Dolly Röschli: Es war nicht so, dass ich eines morgens aufgestanden bin und gesagt habe, jetzt schreibe ich ein Buch …

Sondern?

Dolly Röschli: Es waren vielmehr Kundinnen und Kunden sowie Freunde und Freundinnen von mir, die mich über Jahre hinweg immer wieder gedrängt haben, ein Buch zu schreiben. Zudem werde ich häufig gefragt, wie es ist, Verstorbene zu sehen, wie ich mit meiner Gabe umgehe und wie alles begonnen hat. Zudem hatte ich immer das starke Gefühl, dass ich eine Verpflichtung habe, mein Wissen weiterzugeben. Den Start für das Buch habe ich aber lange Zeit vor mich hergeschoben. Vor allem, weil ich warten wollte bis meine Kinder grösser und selbständiger sind. Und jetzt wo es soweit ist, bin ich froh, das Projekt in Angriff genommen zu haben.

Wusstest du bereits früh, dass du später einmal als Medium arbeiten wirst?

Dolly Röschli: Als Teenager konnte ich mir nicht vorstellen, diese Arbeit einmal auszuüben. Ich hatte lange Zeit Angst vor meiner Gabe. Es war nicht leicht Verstorbene zu sehen, die ganz offensichtlich niemand anderer sehen konnte, ich war damit masslos überfordert. Während meiner Kindheit hatte ich deshalb nur ein Ziel: Ich wollte meine Fähigkeit loswerden und so wie alle anderen sein. Ich lenkte mich intensiv ab und vergrub mich in Büchern, spielte oft Klavier und betrieb intensiv Sport. Doch meine Fähigkeiten liessen sich nicht unterdrücken. Ich musste lernen zu akzeptieren, dass ich etwas kann, das andere nicht können. Der Weg dorthin war nicht immer einfach.

Es gibt reihenweise Bücher, die sich dem Thema Medialität widmen. Wieso sollte man ausgerechnet "Hallo, Jenseits" lesen?

Dolly Röschli: (lacht) Ja, das stimmt, es gibt wirklich viele Bücher zu diesem Thema. Mein Anliegen ist es, mein Wissen über das Sterben und das Leben danach weiterzugeben, denn je offener in einer Gesellschaft darüber gesprochen wird, desto leichter fällt es anzunehmen was eines Tages unweigerlich auf uns zukommen wird. Jeder von uns muss sich früher oder später mit dem eigenen Sterben auseinandersetzen und mir ist es ein grosses Bedürfnis einen Beitrag dazu zu leisten, dass die Menschen die Angst vor dem Tod verlieren.

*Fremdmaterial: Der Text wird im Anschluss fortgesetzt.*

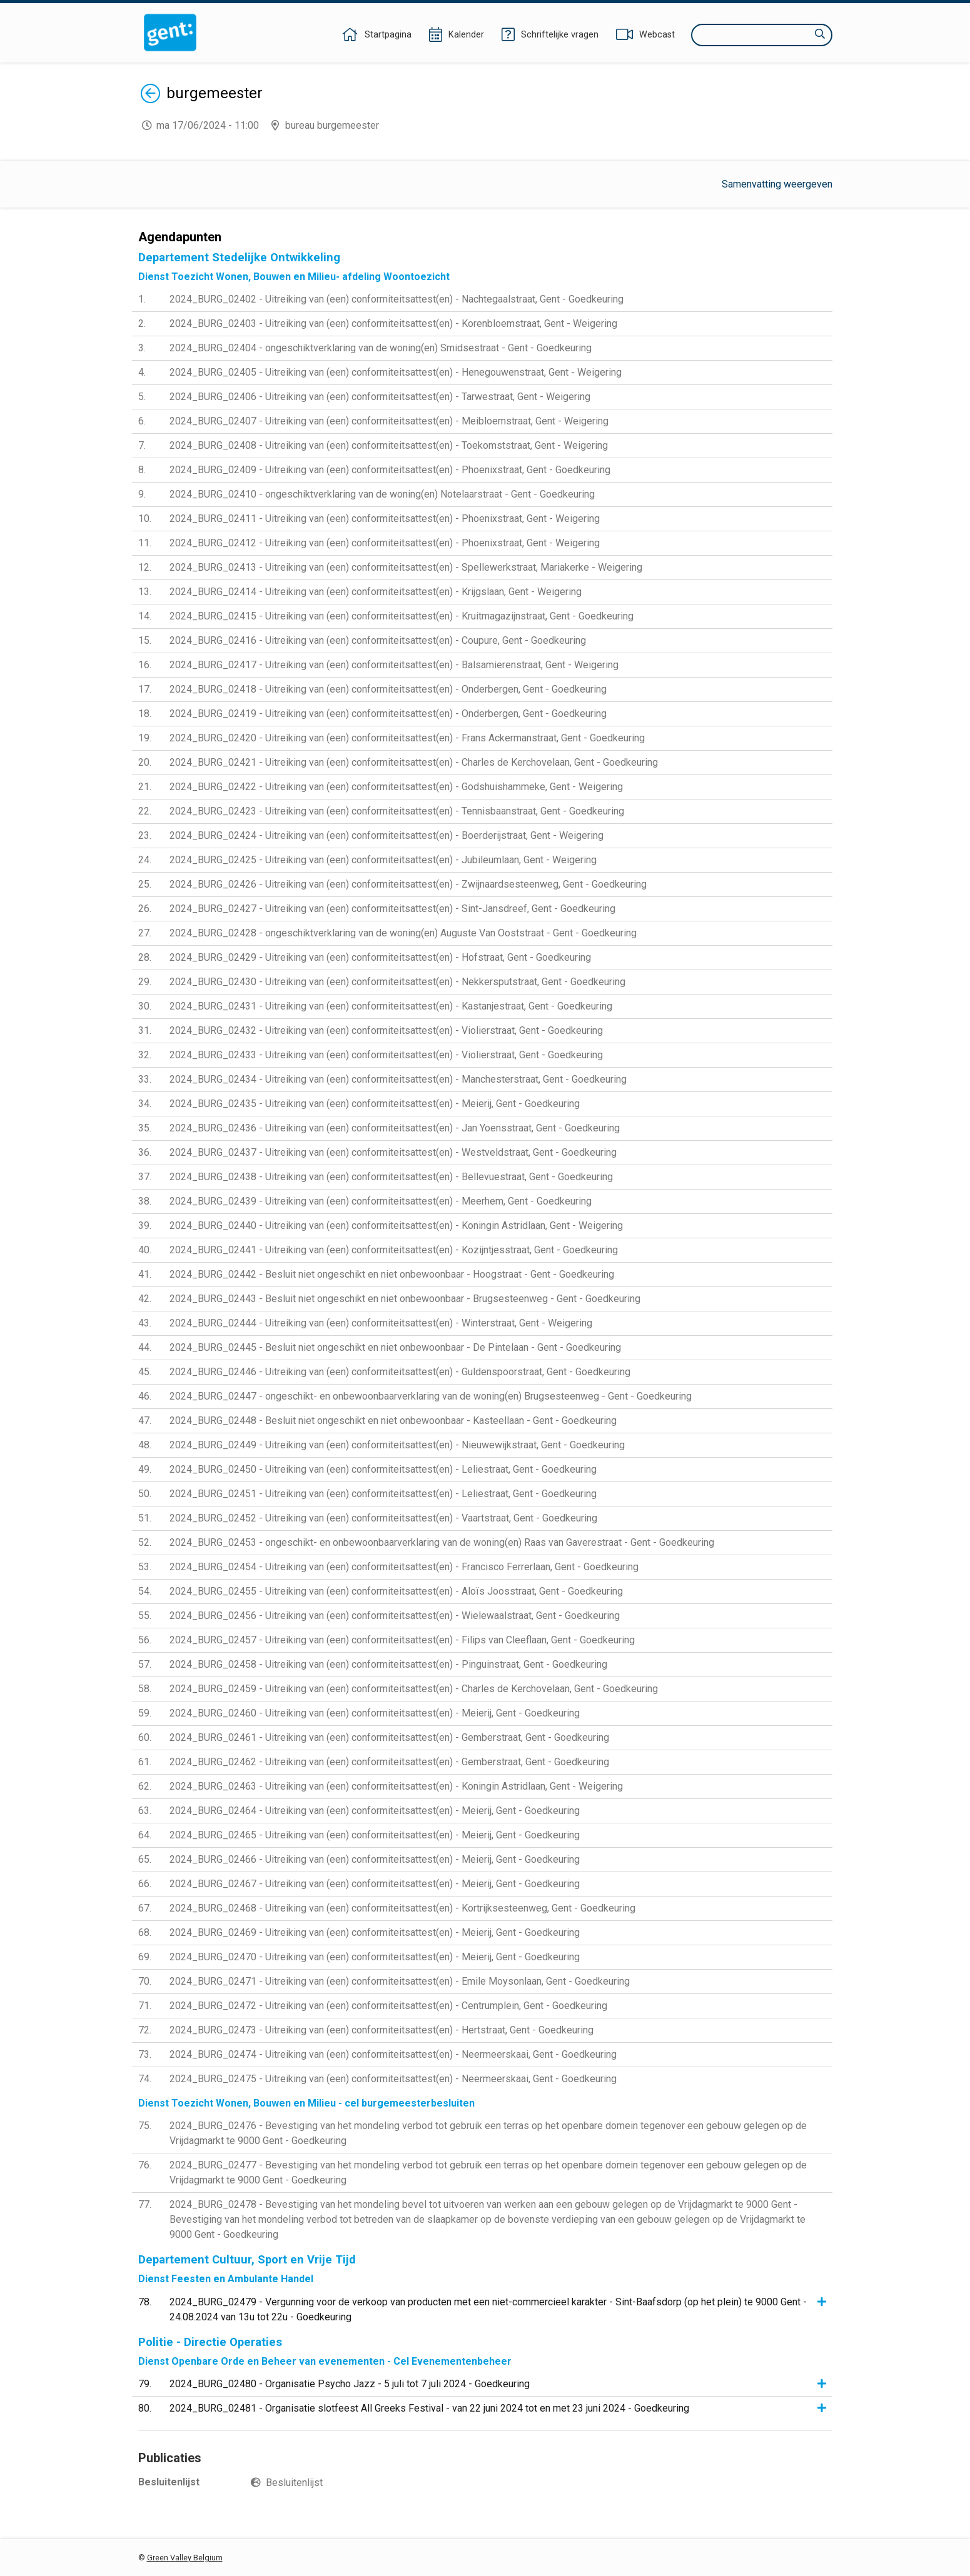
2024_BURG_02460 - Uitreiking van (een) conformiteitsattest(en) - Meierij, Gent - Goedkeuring (374, 1713)
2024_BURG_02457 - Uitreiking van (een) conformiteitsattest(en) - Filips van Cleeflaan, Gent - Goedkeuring (402, 1640)
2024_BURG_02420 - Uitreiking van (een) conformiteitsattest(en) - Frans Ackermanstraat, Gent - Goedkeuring (407, 738)
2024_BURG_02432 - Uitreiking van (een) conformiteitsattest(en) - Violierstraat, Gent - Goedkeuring (386, 1030)
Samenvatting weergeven (777, 184)
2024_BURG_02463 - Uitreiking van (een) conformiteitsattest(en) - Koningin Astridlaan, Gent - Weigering (396, 1786)
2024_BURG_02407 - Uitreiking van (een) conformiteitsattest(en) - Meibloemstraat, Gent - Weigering (389, 421)
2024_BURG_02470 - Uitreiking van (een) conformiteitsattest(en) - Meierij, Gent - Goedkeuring (374, 1957)
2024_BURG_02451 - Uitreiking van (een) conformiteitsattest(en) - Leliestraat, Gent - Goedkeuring (383, 1494)
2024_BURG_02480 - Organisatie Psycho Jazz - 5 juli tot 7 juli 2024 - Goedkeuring (349, 2384)
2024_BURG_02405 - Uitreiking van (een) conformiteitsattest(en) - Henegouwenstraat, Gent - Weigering (395, 372)
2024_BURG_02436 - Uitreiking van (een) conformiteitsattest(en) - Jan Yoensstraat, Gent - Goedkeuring (394, 1128)
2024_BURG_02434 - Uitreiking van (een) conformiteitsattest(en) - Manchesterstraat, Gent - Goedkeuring (398, 1079)
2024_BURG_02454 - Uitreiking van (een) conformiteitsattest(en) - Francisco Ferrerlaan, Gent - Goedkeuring (404, 1567)
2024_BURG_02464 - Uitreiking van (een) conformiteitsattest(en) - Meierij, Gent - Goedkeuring (374, 1811)
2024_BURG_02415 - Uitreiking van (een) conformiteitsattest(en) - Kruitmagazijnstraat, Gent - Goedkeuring (401, 616)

Wie geht deine Familie, dein Mann und eure drei Kinder, mit deinem Beruf um?

Dolly Röschli: Meine Familie kennt mich nicht anders, für sie ist es seit jeher völlig normal, dass ich mit Verstorbenen Kontakt aufnehmen kann. Manchmal versuchen meine Kinder, diese Gabe für sich zu nutzen und fragen mich, ob ich nicht dies oder jenes bei den Verstorbenen nachfragen könnte. Das mache ich natürlich nicht und sie verstehen inzwischen auch, dass es für uns alle wichtig ist, dass ich Arbeit und Privates trenne.

Du hast also ein ganz normales Privatleben?

Dolly Röschli: Ja, sicher, ein sehr normales. Ich führe kein Eremiten-Dasein und wir haben auch keine Räucherstäbchen oder Duftkerzen zu Hause.

Zurück zum Buch – was erfährt der Leser?

Dolly Röschli: Im ersten Teil des Buches erzähle ich von meinen persönlichen Erfahrungen, von meiner Kindheit und wie ich als Kleinkind zum ersten Mal Verstorbene sah und lernen musste, damit umzugehen. Im zweiten Teil des Buches erkläre ich, wie eine Sitzung abläuft, was man erwarten darf, wie ich Kontakt mit Verstorbenen aufnehme und wie ich mit ihnen kommuniziere. Im dritten Teil beschreibe ich das Sterben, wie dieser Prozess abläuft und gebe meine Erfahrungen und mein Wissen über das Jenseits weiter; sage, was uns erwartet und warum wir keine Angst haben müssen. Und gebe auch ein paar praktischen Übungen weiter, die uns näher zu uns selbst bringen können.